Bowling Green, Ohio, Sept. 11—The most difficult antique run in the world started off Stage 4 with 100 competitors riding out of New York under overcast skies and brisk temperatures before turning misty and wet, a condition that would remain all the way through the city of Pittsburgh before the sun made its appearance late during the afternoon in Ohio. While riders attempted to navigate their way over 273 miles across three states, the geriatric machines threw temper tantrums and kept sweep crews busy trying to keep track of broken machines. By the time riders rolled into the warm welcome by local dignitaries like two city mayors and a plethora of press that mingled through the crowd of fans during the reception at the Buffalo Wild Wings restaurant, there were 13 bikes on the trailers and another three who were otherwise out of the running for the day. Among those were one of the Rinker Indians that was taken out by a transmission issue, though we’re certain all three of the father/sons bikes will be back on the road by the green flag tomorrow morning.
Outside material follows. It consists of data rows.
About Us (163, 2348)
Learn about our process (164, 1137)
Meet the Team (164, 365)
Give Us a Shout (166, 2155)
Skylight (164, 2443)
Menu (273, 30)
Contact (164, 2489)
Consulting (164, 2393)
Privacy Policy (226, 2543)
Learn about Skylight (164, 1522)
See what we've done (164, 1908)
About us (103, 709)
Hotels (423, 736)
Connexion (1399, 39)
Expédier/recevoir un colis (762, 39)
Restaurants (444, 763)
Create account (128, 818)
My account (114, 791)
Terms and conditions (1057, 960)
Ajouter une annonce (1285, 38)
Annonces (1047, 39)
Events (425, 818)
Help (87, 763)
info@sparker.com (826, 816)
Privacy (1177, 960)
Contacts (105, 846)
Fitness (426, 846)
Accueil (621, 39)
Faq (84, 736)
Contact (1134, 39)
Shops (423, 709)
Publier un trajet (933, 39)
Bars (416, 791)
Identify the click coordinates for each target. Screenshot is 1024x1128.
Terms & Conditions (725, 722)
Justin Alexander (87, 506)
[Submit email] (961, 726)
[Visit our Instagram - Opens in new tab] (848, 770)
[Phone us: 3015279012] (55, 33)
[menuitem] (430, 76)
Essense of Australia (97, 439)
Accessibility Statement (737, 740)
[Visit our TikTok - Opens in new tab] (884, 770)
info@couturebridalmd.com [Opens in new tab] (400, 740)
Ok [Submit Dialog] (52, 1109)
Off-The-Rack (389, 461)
One of our favorite farmers, Steve Andreasen #95, looked rather glum over the breakdown of his 1914 H-D. He’d just gotten it back on the road after cracking the engine open for repairs but ended up back on the sweep truck this afternoon. Over a drive-thru burger supper, Steve and his wife, Robin, discussed strategies while shoring each other up as they prepared to repeat the arduous process again tonight.

On the bright side, temperatures are predicted to warm up as the group makes their way into Illinois tomorrow evening. There’s a party planned during the lunch that will be hosted by Kersting’s Keg Harley-Davidson in Denham, Indiana so be sure to take your lunch break in time to come hang with the cool kids on the old iron.